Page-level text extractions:
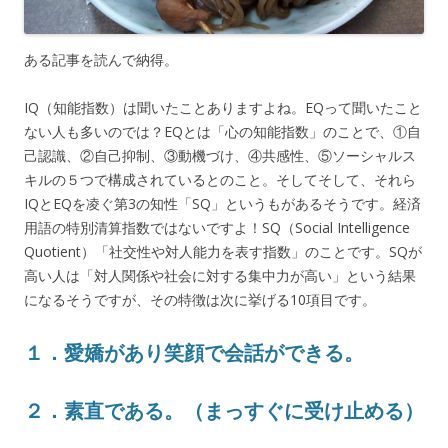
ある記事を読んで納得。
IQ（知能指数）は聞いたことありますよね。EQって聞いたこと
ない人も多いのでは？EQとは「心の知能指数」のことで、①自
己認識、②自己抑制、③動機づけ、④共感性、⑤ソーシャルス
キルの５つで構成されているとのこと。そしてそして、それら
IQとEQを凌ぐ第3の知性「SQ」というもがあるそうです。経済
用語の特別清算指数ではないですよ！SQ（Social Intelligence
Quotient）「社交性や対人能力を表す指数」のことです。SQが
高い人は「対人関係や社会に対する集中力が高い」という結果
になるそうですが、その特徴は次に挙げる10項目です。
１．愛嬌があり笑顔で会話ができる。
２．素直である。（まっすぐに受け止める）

...

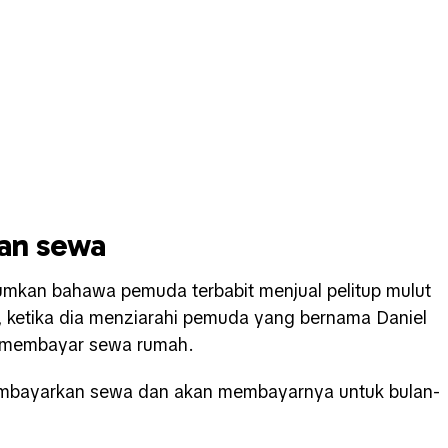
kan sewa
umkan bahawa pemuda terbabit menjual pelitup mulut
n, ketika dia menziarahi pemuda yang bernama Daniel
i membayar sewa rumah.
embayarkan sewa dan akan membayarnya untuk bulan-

Assignment: Return, unchanged, the run of lines above that opens with the line containing "ある記事を読んで納得。" and closes with the line containing "２．素直である。（まっすぐに受け止める）". Include both.

Reply to the exercise:
ある記事を読んで納得。
IQ（知能指数）は聞いたことありますよね。EQって聞いたこと
ない人も多いのでは？EQとは「心の知能指数」のことで、①自
己認識、②自己抑制、③動機づけ、④共感性、⑤ソーシャルス
キルの５つで構成されているとのこと。そしてそして、それら
IQとEQを凌ぐ第3の知性「SQ」というもがあるそうです。経済
用語の特別清算指数ではないですよ！SQ（Social Intelligence
Quotient）「社交性や対人能力を表す指数」のことです。SQが
高い人は「対人関係や社会に対する集中力が高い」という結果
になるそうですが、その特徴は次に挙げる10項目です。
１．愛嬌があり笑顔で会話ができる。
２．素直である。（まっすぐに受け止める）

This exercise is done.